Bowles v. StateAnnotate this Case
The Supreme Court affirmed the order of the postconviction court summarily denying Gary Ray Bowles' successive motion for postconviction relief filed under Fla. R. Crim. P. 3.851 and denied Bowles' petition for a writ of habeas corpus and the motions to stay his execution, holding that Bowles was not entitled to relief.
Bowles pleaded guilty to first-degree murder and was sentenced to death. In 2017, Bowles filed a successive postconviction motion, raising an intellectual disability claim for the first time. Bowles filed the final version of this motion after the governor signed his death warrant in 2019. The postconviction court denied the intellectual disability claim as untimely.
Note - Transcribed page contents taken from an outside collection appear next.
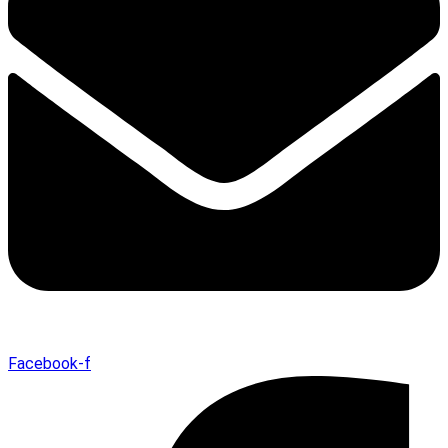
Facebook-f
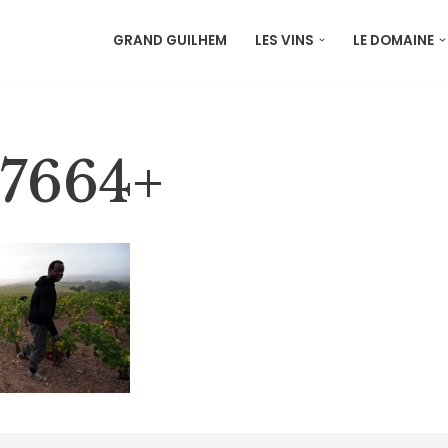
GRAND GUILHEM
LES VINS
LE DOMAINE
7664+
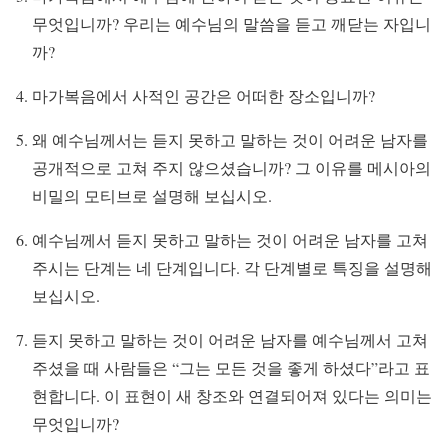
무엇입니까? 우리는 예수님의 말씀을 듣고 깨닫는 자입니
까?
마가복음에서 사적인 공간은 어떠한 장소입니까?
왜 예수님께서는 듣지 못하고 말하는 것이 어려운 남자를
공개적으로 고쳐 주지 않으셨습니까? 그 이유를 메시아의
비밀의 모티브로 설명해 보십시오.
예수님께서 듣지 못하고 말하는 것이 어려운 남자를 고쳐
주시는 단계는 네 단계입니다. 각 단계별로 특징을 설명해
보십시오.
듣지 못하고 말하는 것이 어려운 남자를 예수님께서 고쳐
주셨을 때 사람들은 “그는 모든 것을 좋게 하셨다”라고 표
현합니다. 이 표현이 새 창조와 연결되어져 있다는 의미는
무엇입니까?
Bowles appealed and also filed a habeas petition alleging that his execution would constitute cruel and unusual punishment. The Supreme Court affirmed the denial of postconviction relief and denied the habeas petition, holding (1) Bowles' intellectual disability claim was untimely; (2) the postconviction court did not abuse its discretion in denying Bowles' request for certain public records; and (3) because the United States Supreme Court has made clear that capital punishment does not constitute cruel and unusual punishment under the Eighth Amendment, this Court cannot invalidate Bowles' death sentence as cruel and unusual.